Parmi ces programmes figurent notamment le Coding club des filles, projet de l'EPFL destiné aux 11-16 ans ou encore Girls@HEScamps d'immersion proposés par la HES-SO Valais-Wallis aux 10-14 ans.

Pensons aussi aux ateliers-découverte WINS (Women In Science) de la Fondation FocusTECH, à ceux d'ICT Scouts / Campus, à l'offre d'enseignement des nouvelles technologies proposée par Empowerment Lab, au travail d'une association comme MOD-ELLE ou à une plateforme telle que Find your Future, qui valorise la branche MEM (industrie des machines, des équipements électriques et des métaux). Sans oublier les journées Futur en tous genres, qui permettent aux jeunes Suisses (garçons compris) de réfléchir au choix d'une carrière professionnelle sans idées préconçues.  

Swiss TecLadies, un accompagnement sur la durée

En 2018, l’Académie suisse des sciences techniques (SATW), alertée par les conclusions de son baromètre MINT pour la relève de 2014, lançait Swiss TecLadies. Objectif, accompagner une centaine de jeunes filles de 13 à 16 ans par le biais d'un programme de mentorat intensif et ce, sur la durée d'une année scolaire. La mentore partage sa passion pour son métier, conseille et encourage sa mentorée, qui de son côté peut s'identifier à un role model. Le programme, qui mise aussi sur le renforcement de la confiance en soi des jeunes filles, est complété par des ateliers permettant de découvrir la richesse et la diversité des métiers techniques.

Les anciennes mentores et mentorées du programme intègrent ensuite le Swiss TecLadies Network. Ce réseau national leur permet de rencontrer des femmes partageant les mêmes intérêts lors de divers ateliers et événements, et de progresser dans leur carrière. Il offre un système de coaching actif unique en Suisse, avec l'attribution de «marraines», et des possibilités concrètes de s'engager en faveur des jeunes talents.   

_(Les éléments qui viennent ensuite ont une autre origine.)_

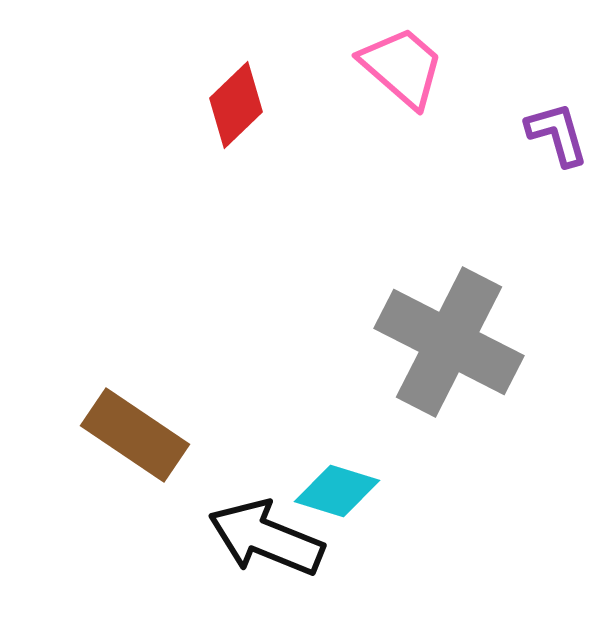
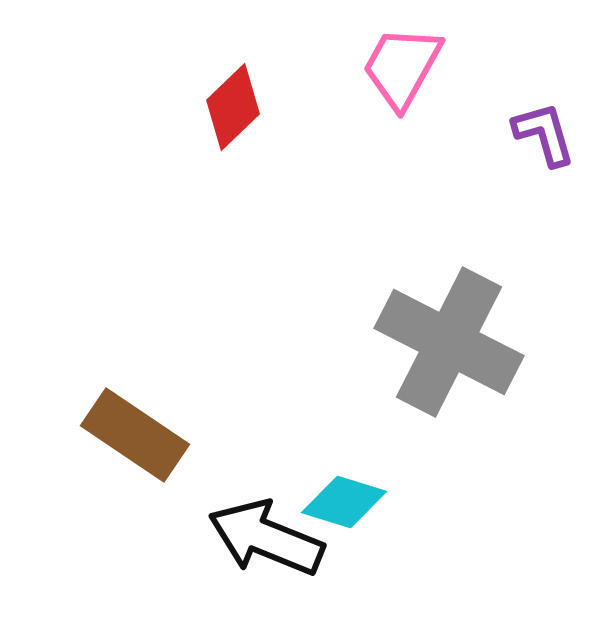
pink trapezoid: rotated 102 degrees counterclockwise
red diamond: moved 3 px left, 2 px down
purple L-shape: moved 13 px left
cyan diamond: moved 7 px right, 11 px down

Yousra Sidqi et Natasha Landry, exemple d'un binôme mentore-mentorée

Yousra Sidqi et Natasha Landry ont partagé l'expérience du programme Swiss TecLadies durant l'année scolaire 2020-2021. Docteure en génie électrique, chercheuse à l'Université de Lucerne, la première est membre du groupe de direction du réseau Swiss TecLadies. La représentation féminine dans les métiers techniques lui tient particulièrement à cœur: «Cela m'attriste de constater qu'il y a encore moins de femmes dans ces branches qu'au moment où j'ai fait mes études. Croire qu'elles ne s'intéressent pas à ces domaines est tout simplement une construction patriarcale.»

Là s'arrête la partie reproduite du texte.